▽

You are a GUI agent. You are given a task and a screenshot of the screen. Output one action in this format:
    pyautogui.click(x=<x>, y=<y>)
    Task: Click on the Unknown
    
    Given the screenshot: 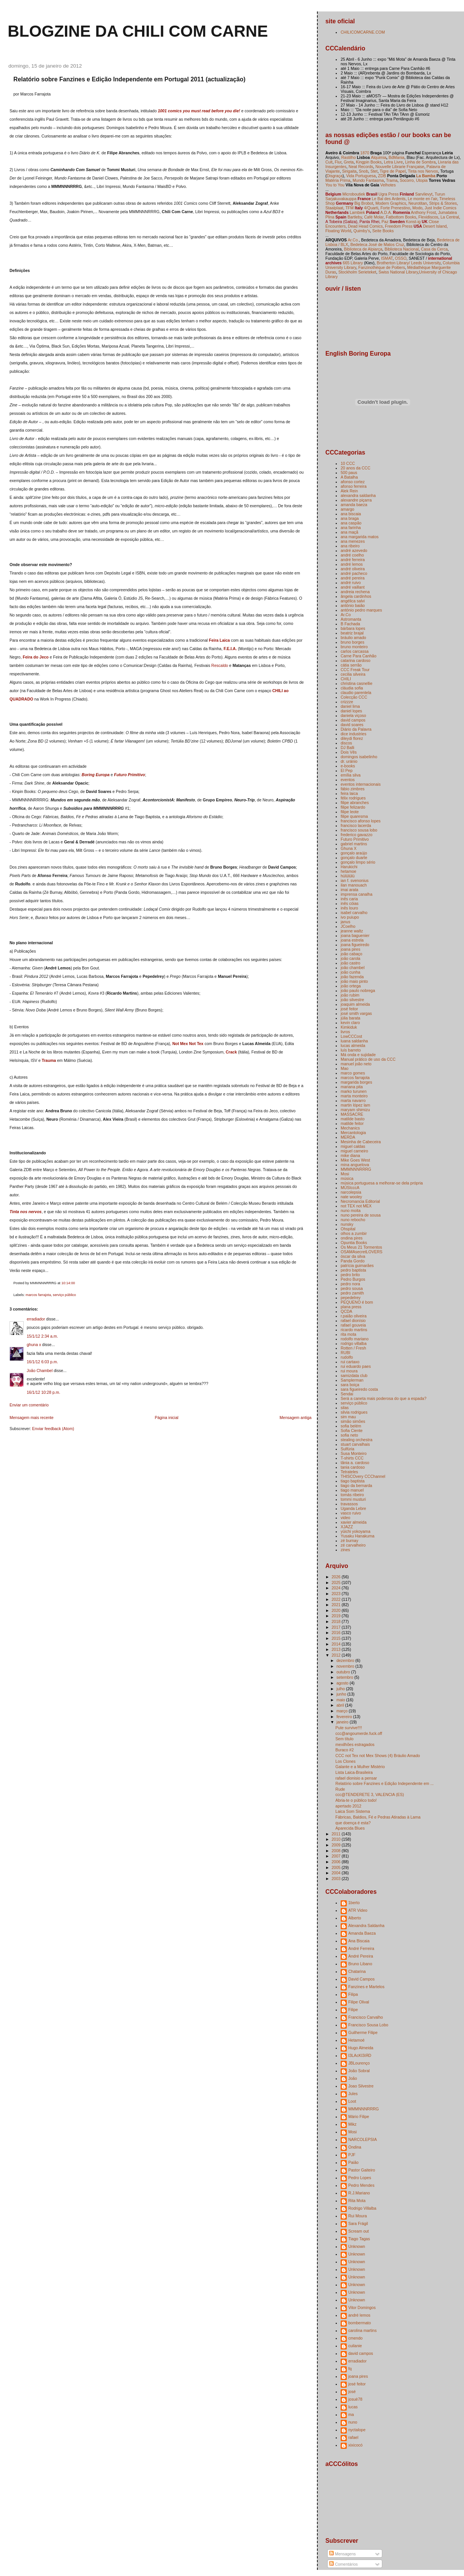 What is the action you would take?
    pyautogui.click(x=356, y=2246)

△

- EXERCISE PROMPT: Set the entries down again exactly, beginning with their first line and ending with the line that contains "Task: Click on the Unknown"; omit all other lines.

- RESULT FOR THIS TASK:
You are a GUI agent. You are given a task and a screenshot of the screen. Output one action in this format:
    pyautogui.click(x=<x>, y=<y>)
    Task: Click on the Unknown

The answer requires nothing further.